▸ What the task requires:
Begin at the line containing "Cookie Management" in the entries below and end at the line containing "B2B Services"; transcribe that range exactly and nothing outside it.

▸ Data extracts:

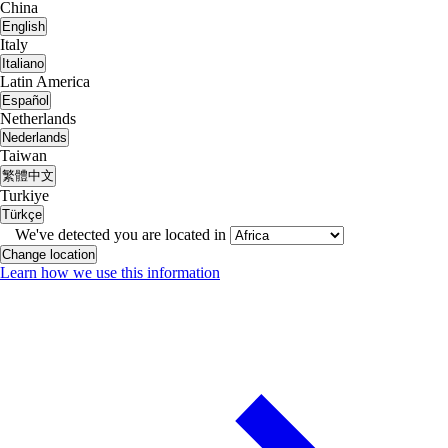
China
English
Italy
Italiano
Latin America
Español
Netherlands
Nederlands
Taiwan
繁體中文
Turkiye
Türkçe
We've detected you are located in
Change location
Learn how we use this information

...

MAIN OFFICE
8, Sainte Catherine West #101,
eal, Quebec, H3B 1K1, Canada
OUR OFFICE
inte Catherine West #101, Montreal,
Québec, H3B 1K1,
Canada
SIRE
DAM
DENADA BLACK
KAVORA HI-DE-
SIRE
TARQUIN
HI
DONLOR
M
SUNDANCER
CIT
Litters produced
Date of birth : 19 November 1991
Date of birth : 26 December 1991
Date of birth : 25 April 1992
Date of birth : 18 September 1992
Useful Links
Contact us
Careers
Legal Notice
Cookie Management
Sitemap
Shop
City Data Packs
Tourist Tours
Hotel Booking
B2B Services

▸ Output:
Cookie Management
Sitemap
Shop
City Data Packs
Tourist Tours
Hotel Booking
B2B Services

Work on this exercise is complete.